**Extracted data**
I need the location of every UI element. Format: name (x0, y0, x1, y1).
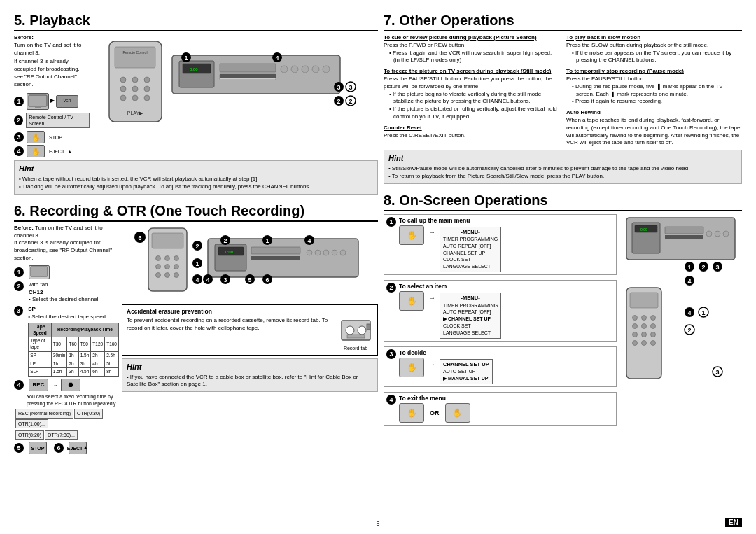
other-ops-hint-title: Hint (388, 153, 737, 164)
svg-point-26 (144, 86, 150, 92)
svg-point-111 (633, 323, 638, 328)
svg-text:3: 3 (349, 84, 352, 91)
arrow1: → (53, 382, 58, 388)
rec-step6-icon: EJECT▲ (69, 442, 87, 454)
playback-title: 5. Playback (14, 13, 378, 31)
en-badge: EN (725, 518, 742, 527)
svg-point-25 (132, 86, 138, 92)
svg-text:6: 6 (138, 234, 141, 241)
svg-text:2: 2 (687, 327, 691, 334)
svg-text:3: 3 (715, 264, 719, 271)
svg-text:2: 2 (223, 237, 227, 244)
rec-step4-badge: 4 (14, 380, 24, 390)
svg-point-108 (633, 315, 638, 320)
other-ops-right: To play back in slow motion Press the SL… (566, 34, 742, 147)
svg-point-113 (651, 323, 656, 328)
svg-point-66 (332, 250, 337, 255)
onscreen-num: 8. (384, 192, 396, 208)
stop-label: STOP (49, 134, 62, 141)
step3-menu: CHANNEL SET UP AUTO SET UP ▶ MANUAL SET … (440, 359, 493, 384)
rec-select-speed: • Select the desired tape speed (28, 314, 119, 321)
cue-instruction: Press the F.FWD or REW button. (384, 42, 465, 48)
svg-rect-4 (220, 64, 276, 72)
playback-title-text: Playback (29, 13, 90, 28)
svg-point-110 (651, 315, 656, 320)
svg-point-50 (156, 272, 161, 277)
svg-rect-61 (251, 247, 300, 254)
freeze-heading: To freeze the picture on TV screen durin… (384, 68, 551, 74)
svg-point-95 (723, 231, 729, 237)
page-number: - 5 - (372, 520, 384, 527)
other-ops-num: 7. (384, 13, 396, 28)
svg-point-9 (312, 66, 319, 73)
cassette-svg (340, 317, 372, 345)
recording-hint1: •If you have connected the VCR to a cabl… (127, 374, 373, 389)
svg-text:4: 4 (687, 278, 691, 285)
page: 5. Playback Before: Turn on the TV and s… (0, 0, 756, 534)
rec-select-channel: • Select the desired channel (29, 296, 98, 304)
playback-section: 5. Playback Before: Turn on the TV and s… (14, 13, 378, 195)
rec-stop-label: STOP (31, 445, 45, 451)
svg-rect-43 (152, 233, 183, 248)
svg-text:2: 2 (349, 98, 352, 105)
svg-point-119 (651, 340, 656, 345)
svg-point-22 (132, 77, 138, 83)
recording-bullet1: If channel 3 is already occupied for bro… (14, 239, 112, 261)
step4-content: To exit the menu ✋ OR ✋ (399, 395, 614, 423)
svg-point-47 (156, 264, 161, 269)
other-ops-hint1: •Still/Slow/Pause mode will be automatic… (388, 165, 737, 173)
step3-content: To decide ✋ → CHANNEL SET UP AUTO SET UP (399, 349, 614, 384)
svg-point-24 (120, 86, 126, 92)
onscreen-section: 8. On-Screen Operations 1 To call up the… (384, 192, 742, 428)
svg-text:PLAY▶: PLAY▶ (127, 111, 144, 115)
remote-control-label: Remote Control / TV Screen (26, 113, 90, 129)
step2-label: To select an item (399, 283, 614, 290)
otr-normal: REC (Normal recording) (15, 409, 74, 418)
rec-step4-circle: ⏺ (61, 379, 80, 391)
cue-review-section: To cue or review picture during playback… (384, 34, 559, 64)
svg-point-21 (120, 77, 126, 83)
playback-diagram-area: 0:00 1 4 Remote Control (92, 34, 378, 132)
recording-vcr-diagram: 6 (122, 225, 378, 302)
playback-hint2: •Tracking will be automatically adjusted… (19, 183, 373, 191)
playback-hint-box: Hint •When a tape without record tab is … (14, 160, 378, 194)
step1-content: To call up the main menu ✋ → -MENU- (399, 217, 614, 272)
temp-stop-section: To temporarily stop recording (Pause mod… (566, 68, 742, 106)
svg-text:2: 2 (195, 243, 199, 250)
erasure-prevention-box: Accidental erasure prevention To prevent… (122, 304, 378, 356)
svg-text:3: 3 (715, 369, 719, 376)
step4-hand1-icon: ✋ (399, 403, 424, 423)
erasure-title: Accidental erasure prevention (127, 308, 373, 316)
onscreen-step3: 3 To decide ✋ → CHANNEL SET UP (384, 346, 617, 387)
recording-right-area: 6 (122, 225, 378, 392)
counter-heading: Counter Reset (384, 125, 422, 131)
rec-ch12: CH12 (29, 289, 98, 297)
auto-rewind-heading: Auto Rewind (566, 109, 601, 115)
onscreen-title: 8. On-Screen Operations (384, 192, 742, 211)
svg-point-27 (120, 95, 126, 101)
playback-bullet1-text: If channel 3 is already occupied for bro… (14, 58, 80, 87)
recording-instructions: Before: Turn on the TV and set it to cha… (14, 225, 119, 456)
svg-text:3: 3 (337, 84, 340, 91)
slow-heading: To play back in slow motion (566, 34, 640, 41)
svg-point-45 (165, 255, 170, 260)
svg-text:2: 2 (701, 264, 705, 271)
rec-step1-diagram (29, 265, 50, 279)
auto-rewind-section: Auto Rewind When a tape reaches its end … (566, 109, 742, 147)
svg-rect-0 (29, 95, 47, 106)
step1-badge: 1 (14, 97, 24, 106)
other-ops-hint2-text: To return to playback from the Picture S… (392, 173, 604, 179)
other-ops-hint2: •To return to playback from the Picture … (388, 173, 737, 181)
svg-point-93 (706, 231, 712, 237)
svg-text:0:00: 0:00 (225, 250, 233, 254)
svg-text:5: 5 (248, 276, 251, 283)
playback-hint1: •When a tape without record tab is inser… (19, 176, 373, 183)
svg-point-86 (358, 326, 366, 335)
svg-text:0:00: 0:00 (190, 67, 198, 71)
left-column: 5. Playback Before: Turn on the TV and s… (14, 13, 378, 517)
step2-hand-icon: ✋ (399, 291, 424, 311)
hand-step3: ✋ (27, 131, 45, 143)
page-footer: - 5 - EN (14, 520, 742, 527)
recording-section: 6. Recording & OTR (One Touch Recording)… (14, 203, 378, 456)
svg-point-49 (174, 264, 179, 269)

**Task directions**
Every line above should be transcribed exactly, though no image should be carried over.

**Reply to the exercise**
I need the location of every UI element. Format: name (x0, y0, x1, y1).
other-ops-hint-title: Hint (388, 153, 737, 164)
svg-point-26 (144, 86, 150, 92)
svg-point-111 (633, 323, 638, 328)
svg-text:3: 3 (349, 84, 352, 91)
arrow1: → (53, 382, 58, 388)
rec-step6-icon: EJECT▲ (69, 442, 87, 454)
playback-title: 5. Playback (14, 13, 378, 31)
en-badge: EN (725, 518, 742, 527)
svg-point-25 (132, 86, 138, 92)
svg-text:6: 6 (138, 234, 141, 241)
svg-text:2: 2 (687, 327, 691, 334)
svg-text:3: 3 (715, 264, 719, 271)
svg-text:2: 2 (223, 237, 227, 244)
rec-step4-badge: 4 (14, 380, 24, 390)
svg-point-108 (633, 315, 638, 320)
other-ops-right: To play back in slow motion Press the SL… (566, 34, 742, 147)
svg-point-113 (651, 323, 656, 328)
svg-point-66 (332, 250, 337, 255)
onscreen-num: 8. (384, 192, 396, 208)
stop-label: STOP (49, 134, 62, 141)
step3-menu: CHANNEL SET UP AUTO SET UP ▶ MANUAL SET … (440, 359, 493, 384)
rec-select-speed: • Select the desired tape speed (28, 314, 119, 321)
cue-instruction: Press the F.FWD or REW button. (384, 42, 465, 48)
svg-rect-4 (220, 64, 276, 72)
playback-title-text: Playback (29, 13, 90, 28)
svg-point-110 (651, 315, 656, 320)
svg-point-50 (156, 272, 161, 277)
svg-rect-61 (251, 247, 300, 254)
freeze-heading: To freeze the picture on TV screen durin… (384, 68, 551, 74)
svg-point-95 (723, 231, 729, 237)
page-number: - 5 - (372, 520, 384, 527)
other-ops-num: 7. (384, 13, 396, 28)
svg-point-9 (312, 66, 319, 73)
cassette-svg (340, 317, 372, 345)
recording-hint1: •If you have connected the VCR to a cabl… (127, 374, 373, 389)
svg-text:4: 4 (687, 278, 691, 285)
page: 5. Playback Before: Turn on the TV and s… (0, 0, 756, 534)
rec-select-channel: • Select the desired channel (29, 296, 98, 304)
playback-section: 5. Playback Before: Turn on the TV and s… (14, 13, 378, 195)
rec-stop-label: STOP (31, 445, 45, 451)
svg-rect-43 (152, 233, 183, 248)
svg-text:2: 2 (349, 98, 352, 105)
svg-point-119 (651, 340, 656, 345)
svg-point-22 (132, 77, 138, 83)
recording-bullet1: If channel 3 is already occupied for bro… (14, 239, 112, 261)
step4-content: To exit the menu ✋ OR ✋ (399, 395, 614, 423)
svg-point-47 (156, 264, 161, 269)
other-ops-hint1: •Still/Slow/Pause mode will be automatic… (388, 165, 737, 173)
step3-content: To decide ✋ → CHANNEL SET UP AUTO SET UP (399, 349, 614, 384)
svg-point-24 (120, 86, 126, 92)
onscreen-section: 8. On-Screen Operations 1 To call up the… (384, 192, 742, 428)
svg-text:PLAY▶: PLAY▶ (127, 111, 144, 115)
remote-control-label: Remote Control / TV Screen (26, 113, 90, 129)
step2-label: To select an item (399, 283, 614, 290)
otr-normal: REC (Normal recording) (15, 409, 74, 418)
rec-step4-circle: ⏺ (61, 379, 80, 391)
cue-review-section: To cue or review picture during playback… (384, 34, 559, 64)
svg-point-21 (120, 77, 126, 83)
playback-diagram-area: 0:00 1 4 Remote Control (92, 34, 378, 132)
recording-vcr-diagram: 6 (122, 225, 378, 302)
playback-hint2: •Tracking will be automatically adjusted… (19, 183, 373, 191)
playback-hint-box: Hint •When a tape without record tab is … (14, 160, 378, 194)
step1-content: To call up the main menu ✋ → -MENU- (399, 217, 614, 272)
temp-stop-section: To temporarily stop recording (Pause mod… (566, 68, 742, 106)
svg-text:2: 2 (195, 243, 199, 250)
erasure-prevention-box: Accidental erasure prevention To prevent… (122, 304, 378, 356)
svg-text:3: 3 (715, 369, 719, 376)
step4-hand1-icon: ✋ (399, 403, 424, 423)
erasure-title: Accidental erasure prevention (127, 308, 373, 316)
onscreen-step3: 3 To decide ✋ → CHANNEL SET UP (384, 346, 617, 387)
recording-right-area: 6 (122, 225, 378, 392)
counter-heading: Counter Reset (384, 125, 422, 131)
rec-ch12: CH12 (29, 289, 98, 297)
auto-rewind-heading: Auto Rewind (566, 109, 601, 115)
onscreen-title: 8. On-Screen Operations (384, 192, 742, 211)
svg-point-27 (120, 95, 126, 101)
playback-bullet1-text: If channel 3 is already occupied for bro… (14, 58, 80, 87)
recording-instructions: Before: Turn on the TV and set it to cha… (14, 225, 119, 456)
svg-text:3: 3 (337, 84, 340, 91)
slow-heading: To play back in slow motion (566, 34, 640, 41)
svg-point-45 (165, 255, 170, 260)
svg-text:2: 2 (701, 264, 705, 271)
rec-step1-diagram (29, 265, 50, 279)
auto-rewind-section: Auto Rewind When a tape reaches its end … (566, 109, 742, 147)
svg-rect-0 (29, 95, 47, 106)
step1-badge: 1 (14, 97, 24, 106)
other-ops-hint2-text: To return to playback from the Picture S… (392, 173, 604, 179)
other-ops-hint2: •To return to playback from the Picture … (388, 173, 737, 181)
svg-point-93 (706, 231, 712, 237)
svg-text:0:00: 0:00 (225, 250, 233, 254)
svg-text:5: 5 (248, 276, 251, 283)
playback-hint1: •When a tape without record tab is inser… (19, 176, 373, 183)
svg-point-86 (358, 326, 366, 335)
svg-text:0:00: 0:00 (190, 67, 198, 71)
left-column: 5. Playback Before: Turn on the TV and s… (14, 13, 378, 517)
step2-hand-icon: ✋ (399, 291, 424, 311)
hand-step3: ✋ (27, 131, 45, 143)
page-footer: - 5 - EN (14, 520, 742, 527)
recording-section: 6. Recording & OTR (One Touch Recording)… (14, 203, 378, 456)
svg-point-49 (174, 264, 179, 269)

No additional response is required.